I get it. I just say, I thought I saw a significant cooling in the ESRL forecast for a vast region of the pack, comprising not only North of 80N but also the pacific-side edge, and it looked more agreeable with freezing than melting, that's all. I understand bottom melt will continue at places, but if cold temperatures dominate, even that can abate earlier than expected... Or coexist with ocean surface freezing, briefly

Daniel B.

  • ASIF Citizen
  • Posts: 125
    • View Profile
Re: The 2017 melting season
« Reply #3988 on: August 31, 2017, 08:55:47 PM »
I am new to this forum but have been interested in artic sea ice trends for a while.

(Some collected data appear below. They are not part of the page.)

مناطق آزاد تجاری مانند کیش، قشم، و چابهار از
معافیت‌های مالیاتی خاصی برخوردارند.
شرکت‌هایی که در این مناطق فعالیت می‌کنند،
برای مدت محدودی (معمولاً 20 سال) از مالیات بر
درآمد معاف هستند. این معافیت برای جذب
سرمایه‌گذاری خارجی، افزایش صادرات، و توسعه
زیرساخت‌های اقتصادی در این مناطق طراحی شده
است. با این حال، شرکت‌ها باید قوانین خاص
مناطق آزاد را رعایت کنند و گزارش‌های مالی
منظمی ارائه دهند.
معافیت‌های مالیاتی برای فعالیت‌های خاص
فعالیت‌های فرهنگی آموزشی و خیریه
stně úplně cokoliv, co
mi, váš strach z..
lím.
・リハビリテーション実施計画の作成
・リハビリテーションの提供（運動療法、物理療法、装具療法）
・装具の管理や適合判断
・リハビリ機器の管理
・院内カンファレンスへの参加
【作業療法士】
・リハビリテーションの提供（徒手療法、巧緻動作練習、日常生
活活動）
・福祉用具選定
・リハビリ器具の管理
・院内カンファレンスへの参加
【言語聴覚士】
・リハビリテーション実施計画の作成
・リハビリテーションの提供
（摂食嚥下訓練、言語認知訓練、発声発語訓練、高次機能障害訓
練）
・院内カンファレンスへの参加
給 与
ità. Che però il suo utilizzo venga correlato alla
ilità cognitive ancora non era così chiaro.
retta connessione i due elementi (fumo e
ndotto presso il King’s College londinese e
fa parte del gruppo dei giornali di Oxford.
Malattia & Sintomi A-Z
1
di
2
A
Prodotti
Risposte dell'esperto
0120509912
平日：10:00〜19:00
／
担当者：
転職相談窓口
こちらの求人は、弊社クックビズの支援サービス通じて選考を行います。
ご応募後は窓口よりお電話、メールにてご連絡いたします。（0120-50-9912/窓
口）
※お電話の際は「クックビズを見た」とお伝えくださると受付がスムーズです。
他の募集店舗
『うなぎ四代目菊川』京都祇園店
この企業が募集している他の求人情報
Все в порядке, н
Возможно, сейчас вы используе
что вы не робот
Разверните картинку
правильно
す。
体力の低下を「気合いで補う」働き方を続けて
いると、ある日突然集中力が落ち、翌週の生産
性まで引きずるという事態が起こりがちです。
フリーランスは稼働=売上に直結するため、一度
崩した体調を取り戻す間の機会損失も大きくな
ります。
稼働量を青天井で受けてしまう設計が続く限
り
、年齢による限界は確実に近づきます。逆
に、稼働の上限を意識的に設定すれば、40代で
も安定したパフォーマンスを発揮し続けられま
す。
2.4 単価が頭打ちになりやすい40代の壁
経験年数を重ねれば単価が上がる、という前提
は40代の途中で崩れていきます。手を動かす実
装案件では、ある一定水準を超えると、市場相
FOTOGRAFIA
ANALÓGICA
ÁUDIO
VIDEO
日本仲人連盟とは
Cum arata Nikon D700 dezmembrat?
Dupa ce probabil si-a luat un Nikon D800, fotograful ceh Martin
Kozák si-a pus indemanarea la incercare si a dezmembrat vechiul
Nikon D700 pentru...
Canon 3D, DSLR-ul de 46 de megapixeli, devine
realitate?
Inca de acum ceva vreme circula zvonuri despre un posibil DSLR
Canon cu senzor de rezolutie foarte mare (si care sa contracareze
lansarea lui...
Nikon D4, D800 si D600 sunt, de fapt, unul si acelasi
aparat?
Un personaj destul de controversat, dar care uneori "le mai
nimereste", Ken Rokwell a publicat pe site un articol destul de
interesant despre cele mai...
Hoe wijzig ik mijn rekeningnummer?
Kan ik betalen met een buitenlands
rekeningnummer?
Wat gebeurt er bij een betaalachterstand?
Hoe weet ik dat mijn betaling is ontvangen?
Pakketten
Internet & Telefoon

I was removed from Guy McPhersons forum for cheekily pointing out that a blue ocean event was postponed for this season based on NSIDC ice extent data. I am as concerned as anyone about the future climate change has to offer but prefer to stick to data and physics as much as possible. I did not think my comments warranted banishment but so be it. I hope that does not happen here.
I did do a simple second order fit to the sea ice extent trends and the curve indicated a blue ocean around 2030 for what the extrapolation is worth (probably not much). I would be happy to share if anyone is interested.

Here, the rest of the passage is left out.